La La Land took a more nuanced study of this as the failed romance became center stage for a nostalgic musical starring Ryan Gosling’s Sebastian and Emma Stone’s Mia. The pair are both driven by creative desires—Sebastian wishes to create an elite jazz club that harkens back to what he perceives to be the genre’s golden age and Mia wishes to become a movie star like those from yesteryear she’s idolized since childhood—and that mutual longing pulls them both together and then apart. Ultimately, the film embraces the artifice of storytelling by reviving one of cinema’s oldest and most revered fantasies, the musical, but marries it to the bittersweetness of reality.
The ending of La La Land is about the comfort and necessity of our fantasies, be they in movies or our own personal lives, as encompassed by a lush dream sequence shared by a briefly reunited Mia and Sebastian. It is of the life they could’ve had, yet reluctantly gave up for their more complicated, messier realities. They achieved their dreams and lost each other in the process, still the emotion of what they left behind lingers.

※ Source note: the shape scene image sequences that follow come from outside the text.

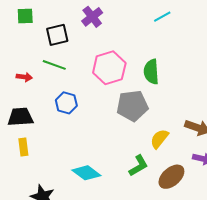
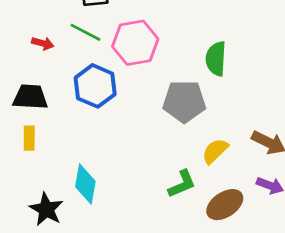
pink hexagon: (109, 68) -> (135, 43), moved
blue hexagon: (66, 103) -> (95, 86), size x1.4
cyan diamond: (86, 173) -> (85, 184), moved, turned 56

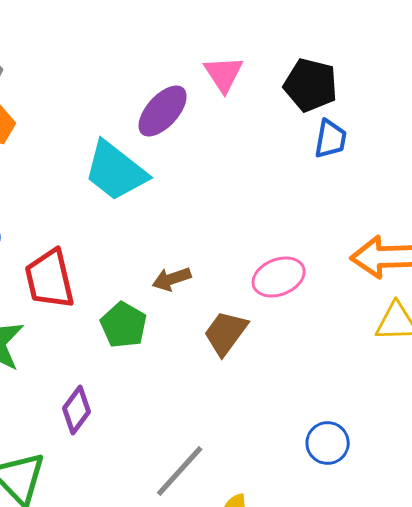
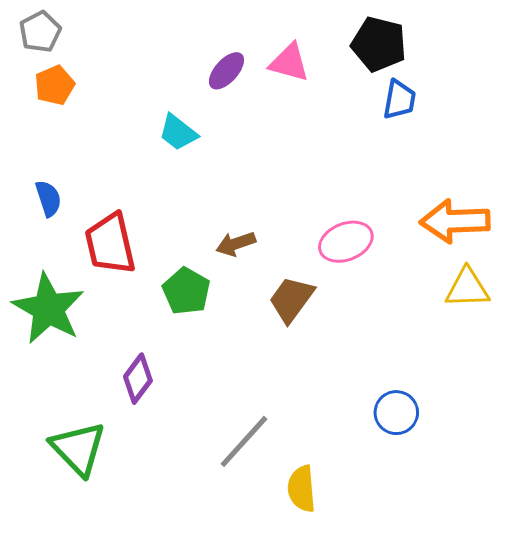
pink triangle: (224, 74) -> (289, 63), moved, turned -42
purple ellipse: (163, 111) -> (226, 71), size x0.7
cyan trapezoid: (116, 171) -> (178, 133), size x0.6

First Man cements this thematic anguish and zeal, which connects all the films. More acutely and profoundly, Neil Armstrong reaches for his own achievement, one of a grounded reality that’s as solid as the rockets from which he’ll literally rise above the clouds. Whereas Mia and Sebastian dance among a bejeweled sky, Armstrong soars through it without a sense of metaphor or fantasy. Still, that intangible pain of what hides in his mind remains. It is of a grief that compels him as relentlessly as his desire, and a sense of loss that he cannot get his arms around as well as Mia and Sebastian do each other in a waltz. There is no artifice in him letting go of Karen’s bracelet on the moon, only the sense of a man accepting a paid price for a dream achieved, and whose receipt is confided in the solitary company of one. But at last, when he gets home, he is able to connect with a wife he has long kept at arm’s length, even if the technical details of his achievement (like a decompression chamber’s glass) still stands between them.
It’s a sagacious sendoff that’s greater than any phony complaints of jingoistic slight. It also plants a flag in the cinematic landscape, marking Chazelle as one of the greats of his generation.